NoC Coherency Is the Hidden Tax on AI SoC Design

Arteris VP Andy Nightingale puts it plainly: compute is scaling faster than Moore's Law, but data movement and energy efficiency determine whether that compute is actually usable. This piece is a useful corrective to the narrative that AI SoC design is primarily a compute problem. It isn't. It's a data routing problem dressed up as a compute problem.

The CPU vs. NPU coherency split is the key insight here. CPUs need cache-coherent NoCs because the programming model assumes coherence -- you can't break that contract without breaking software. NPUs and accelerators almost always get non-coherent NoCs because throughput and power efficiency matter more than strict consistency semantics. That sounds clean in theory, but real AI SoCs have both, plus DMA engines, PCIe endpoints, and now die-to-die chiplet interfaces. Every domain boundary is a coherency negotiation, and each one is a potential performance cliff if it's misspecced at architecture time.

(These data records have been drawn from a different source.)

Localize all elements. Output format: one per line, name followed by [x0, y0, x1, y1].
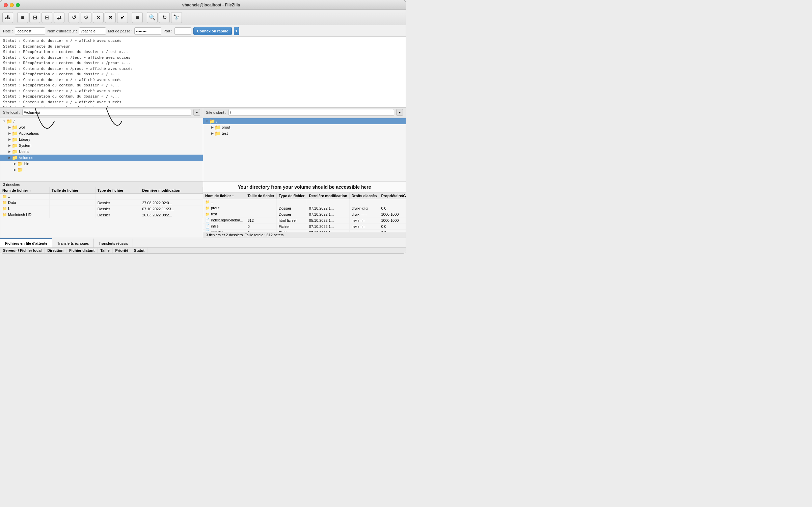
tree-arrow-icon: ▶	[7, 138, 12, 141]
folder-icon: 📁	[12, 125, 18, 130]
remote-path-input[interactable]	[228, 109, 394, 116]
cancel-button[interactable]: ✕	[93, 12, 104, 23]
file-type-cell: html-fichier	[276, 217, 307, 223]
local-status: 3 dossiers	[0, 182, 203, 187]
port-input[interactable]	[174, 27, 191, 35]
remote-tree-item[interactable]: ▶📁test	[203, 130, 406, 136]
queue-column-header: Direction	[45, 248, 66, 253]
local-tree-item[interactable]: ▶📁...	[0, 167, 203, 173]
file-modified-cell: 05.10.2022 1...	[307, 217, 349, 223]
local-tree-item[interactable]: ▾📁/	[0, 118, 203, 124]
close-button[interactable]	[4, 3, 8, 7]
tree-item-name: ...	[24, 168, 27, 172]
toggle-remote-tree-button[interactable]: ⊟	[42, 12, 52, 23]
file-owner-cell: 1000 1000	[379, 217, 406, 223]
log-line: Statut : Récupération du contenu du doss…	[3, 83, 403, 88]
tree-arrow-icon: ▶	[7, 156, 12, 159]
file-type-cell: Dossier	[95, 200, 140, 206]
tree-item-name: bin	[24, 162, 29, 166]
queue-tab[interactable]: Fichiers en file d'attente	[0, 238, 52, 247]
tree-arrow-icon: ▶	[7, 144, 12, 147]
table-row[interactable]: 📁 Data Dossier 27.08.2022 02:0...	[0, 200, 203, 206]
remote-col-modified: Dernière modification	[307, 193, 349, 199]
remote-tree-item[interactable]: ▾📁/	[203, 118, 406, 124]
file-icon: 📁	[2, 213, 7, 217]
folder-icon: 📁	[17, 167, 23, 172]
table-row[interactable]: 📁 prout Dossier 07.10.2022 1... drwxr-xr…	[203, 205, 406, 211]
remote-tree-item[interactable]: ▶📁prout	[203, 124, 406, 130]
file-perms-cell: drwx------	[349, 211, 379, 217]
local-tree-item[interactable]: ▶📁.vol	[0, 124, 203, 130]
queue-tab[interactable]: Transferts réussis	[94, 238, 133, 247]
process-queue-button[interactable]: ⚙	[81, 12, 91, 23]
password-input[interactable]	[134, 27, 161, 35]
find-files-button[interactable]: 🔭	[171, 12, 182, 23]
table-row[interactable]: 📄 infile 0 Fichier 07.10.2022 1... -rw-r…	[203, 223, 406, 230]
site-manager-button[interactable]: 🖧	[2, 12, 13, 23]
local-tree-item[interactable]: ▶📁Library	[0, 136, 203, 142]
file-icon: 📁	[2, 201, 7, 205]
file-size-cell	[245, 205, 276, 211]
table-row[interactable]: 📄 marche 0 Fichier 07.10.2022 1... -rw-r…	[203, 230, 406, 232]
main-window: vbachele@localhost - FileZilla 🖧 ≡ ⊞ ⊟ ⇄…	[0, 0, 406, 254]
file-modified-cell: 07.10.2022 1...	[307, 223, 349, 230]
queue-tabs: Fichiers en file d'attenteTransferts éch…	[0, 238, 406, 247]
log-line: Statut : Contenu du dossier « / » affich…	[3, 100, 403, 105]
toggle-local-tree-button[interactable]: ⊞	[29, 12, 40, 23]
table-row[interactable]: 📁 Macintosh HD Dossier 26.03.2022 08:2..…	[0, 212, 203, 218]
remote-path-dropdown[interactable]: ▾	[396, 109, 403, 116]
table-row[interactable]: 📁 ..	[0, 194, 203, 200]
file-name-cell: 📄 infile	[203, 223, 245, 230]
file-name-cell: 📄 marche	[203, 230, 245, 232]
local-tree-item[interactable]: ▶📁Users	[0, 149, 203, 155]
file-size-cell	[245, 211, 276, 217]
host-input[interactable]	[15, 27, 45, 35]
folder-icon: 📁	[12, 149, 18, 154]
local-path-input[interactable]	[22, 109, 191, 116]
toolbar: 🖧 ≡ ⊞ ⊟ ⇄ ↺ ⚙ ✕ ✖ ✔ ≡ 🔍 ↻ 🔭	[0, 10, 406, 25]
username-input[interactable]	[79, 27, 106, 35]
connect-button[interactable]: Connexion rapide	[193, 27, 232, 35]
remote-panel-header: Site distant : ▾	[203, 108, 406, 117]
file-owner-cell: 0 0	[379, 230, 406, 232]
local-tree-item[interactable]: ▶📁bin	[0, 161, 203, 167]
transfer-queue-button[interactable]: ⇄	[54, 12, 64, 23]
maximize-button[interactable]	[16, 3, 20, 7]
host-label: Hôte :	[3, 29, 13, 33]
tree-arrow-icon: ▶	[7, 126, 12, 129]
tree-item-name: Applications	[19, 131, 39, 135]
remote-tree: ▾📁/▶📁prout▶📁test	[203, 117, 406, 182]
tree-arrow-icon: ▶	[210, 126, 215, 129]
local-tree-item[interactable]: ▶📁Volumes	[0, 155, 203, 161]
file-modified-cell: 07.10.2022 1...	[307, 211, 349, 217]
remote-col-owner: Propriétaire/Gro...	[379, 193, 406, 199]
queue-column-header: Priorité	[113, 248, 132, 253]
connect-dropdown-button[interactable]: ▾	[234, 27, 239, 35]
reconnect-button[interactable]: ≡	[132, 12, 143, 23]
table-row[interactable]: 📁 ..	[203, 199, 406, 205]
toggle-msg-log-button[interactable]: ≡	[17, 12, 28, 23]
disconnect-button[interactable]: ✔	[117, 12, 128, 23]
folder-icon: 📁	[12, 137, 18, 142]
local-tree-item[interactable]: ▶📁Applications	[0, 130, 203, 136]
local-tree-item[interactable]: ▶📁System	[0, 142, 203, 149]
file-perms-cell: -rw-r--r--	[349, 230, 379, 232]
table-row[interactable]: 📁 test Dossier 07.10.2022 1... drwx-----…	[203, 211, 406, 217]
minimize-button[interactable]	[10, 3, 14, 7]
remote-panel-body: ▾📁/▶📁prout▶📁test Your directory from you…	[203, 117, 406, 238]
cancel-all-button[interactable]: ✖	[105, 12, 116, 23]
file-icon: 📁	[205, 206, 210, 210]
refresh-button[interactable]: ↺	[69, 12, 79, 23]
table-row[interactable]: 📄 index.nginx-debia... 612 html-fichier …	[203, 217, 406, 223]
queue-tab[interactable]: Transferts échoués	[52, 238, 94, 247]
file-owner-cell: 0 0	[379, 205, 406, 211]
folder-icon: 📁	[215, 125, 220, 130]
table-row[interactable]: 📁 L Dossier 07.10.2022 11:23...	[0, 206, 203, 212]
directory-annotation: Your directory from your volume should b…	[203, 182, 406, 193]
log-line: Statut : Récupération du contenu du doss…	[3, 94, 403, 100]
local-path-dropdown[interactable]: ▾	[193, 109, 200, 116]
keep-alive-button[interactable]: ↻	[159, 12, 170, 23]
search-button[interactable]: 🔍	[147, 12, 158, 23]
log-line: Statut : Récupération du contenu du doss…	[3, 49, 403, 55]
tree-arrow-icon: ▾	[2, 119, 6, 123]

The multi-die angle is what makes this particularly sharp right now. Chiplets are forcing coherency decisions even earlier in the design cycle because you're not just partitioning logic -- you're negotiating protocols across physical die boundaries with limited bandwidth. The old approach of adding commercial NoC IP late in the flow doesn't work when the package topology constrains what topologies are even viable. Teams that treat this as an implementation detail rather than an architectural decision are going to get burned at integration time.